─── INPUT DATA ───

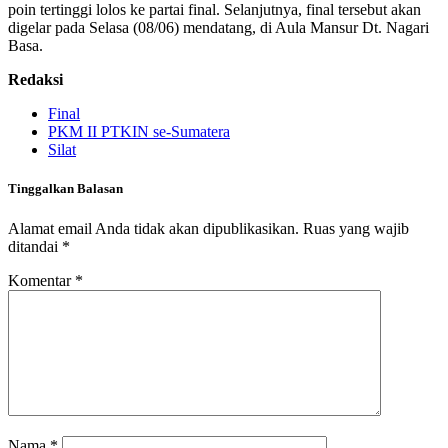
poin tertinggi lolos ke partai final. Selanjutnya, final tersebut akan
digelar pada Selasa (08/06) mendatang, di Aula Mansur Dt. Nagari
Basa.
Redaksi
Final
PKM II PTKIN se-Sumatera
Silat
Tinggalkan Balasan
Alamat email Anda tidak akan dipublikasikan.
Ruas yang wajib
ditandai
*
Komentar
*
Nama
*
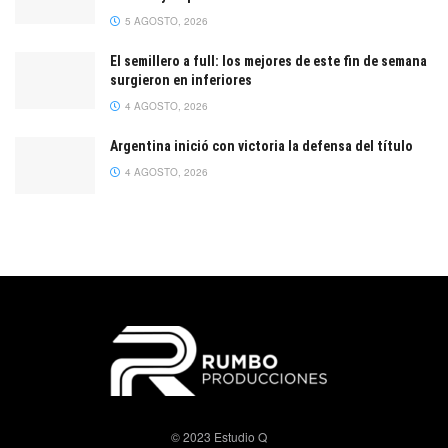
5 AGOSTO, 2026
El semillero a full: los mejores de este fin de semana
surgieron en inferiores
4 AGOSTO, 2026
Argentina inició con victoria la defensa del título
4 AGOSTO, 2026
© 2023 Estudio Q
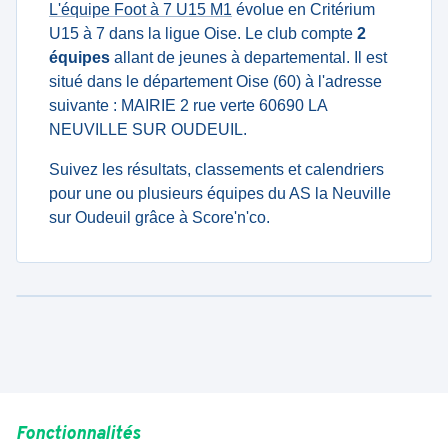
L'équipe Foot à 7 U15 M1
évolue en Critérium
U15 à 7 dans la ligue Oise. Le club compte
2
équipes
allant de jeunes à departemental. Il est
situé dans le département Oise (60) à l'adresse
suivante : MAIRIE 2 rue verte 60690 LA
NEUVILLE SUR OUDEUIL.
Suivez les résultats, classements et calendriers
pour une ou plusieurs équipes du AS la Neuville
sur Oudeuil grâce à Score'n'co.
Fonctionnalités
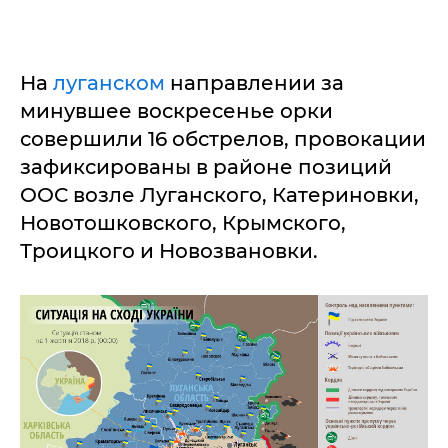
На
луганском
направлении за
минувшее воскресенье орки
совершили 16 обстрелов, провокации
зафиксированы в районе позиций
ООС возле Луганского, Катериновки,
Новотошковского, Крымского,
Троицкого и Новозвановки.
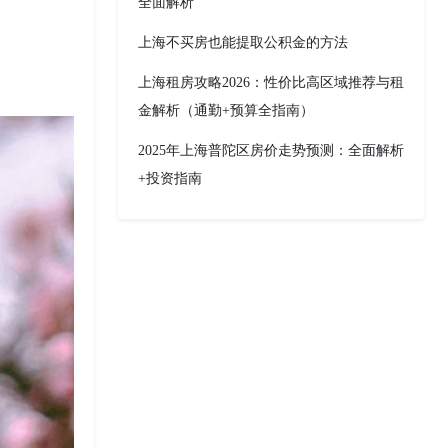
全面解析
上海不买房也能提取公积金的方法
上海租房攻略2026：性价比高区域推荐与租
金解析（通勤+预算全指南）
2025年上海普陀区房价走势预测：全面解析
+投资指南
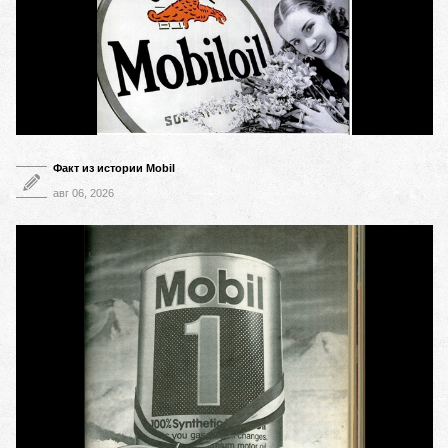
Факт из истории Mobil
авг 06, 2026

───

**WHAT THE TASK REQUIRES**
The images are to be left out; every line above should be set down exactly.

**EXERCISE RESULT**
poin tertinggi lolos ke partai final. Selanjutnya, final tersebut akan
digelar pada Selasa (08/06) mendatang, di Aula Mansur Dt. Nagari
Basa.
Redaksi
Final
PKM II PTKIN se-Sumatera
Silat
Tinggalkan Balasan
Alamat email Anda tidak akan dipublikasikan.
Ruas yang wajib
ditandai
*
Komentar
*
Nama
*
5 AGOSTO, 2026
El semillero a full: los mejores de este fin de semana
surgieron en inferiores
4 AGOSTO, 2026
Argentina inició con victoria la defensa del título
4 AGOSTO, 2026
© 2023 Estudio Q
L'équipe Foot à 7 U15 M1
évolue en Critérium
U15 à 7 dans la ligue Oise. Le club compte
2
équipes
allant de jeunes à departemental. Il est
situé dans le département Oise (60) à l'adresse
suivante : MAIRIE 2 rue verte 60690 LA
NEUVILLE SUR OUDEUIL.
Suivez les résultats, classements et calendriers
pour une ou plusieurs équipes du AS la Neuville
sur Oudeuil grâce à Score'n'co.
Fonctionnalités
На
луганском
направлении за
минувшее воскресенье орки
совершили 16 обстрелов, провокации
зафиксированы в районе позиций
ООС возле Луганского, Катериновки,
Новотошковского, Крымского,
Троицкого и Новозвановки.
全面解析
上海不买房也能提取公积金的方法
上海租房攻略2026：性价比高区域推荐与租
金解析（通勤+预算全指南）
2025年上海普陀区房价走势预测：全面解析
+投资指南
Факт из истории Mobil
авг 06, 2026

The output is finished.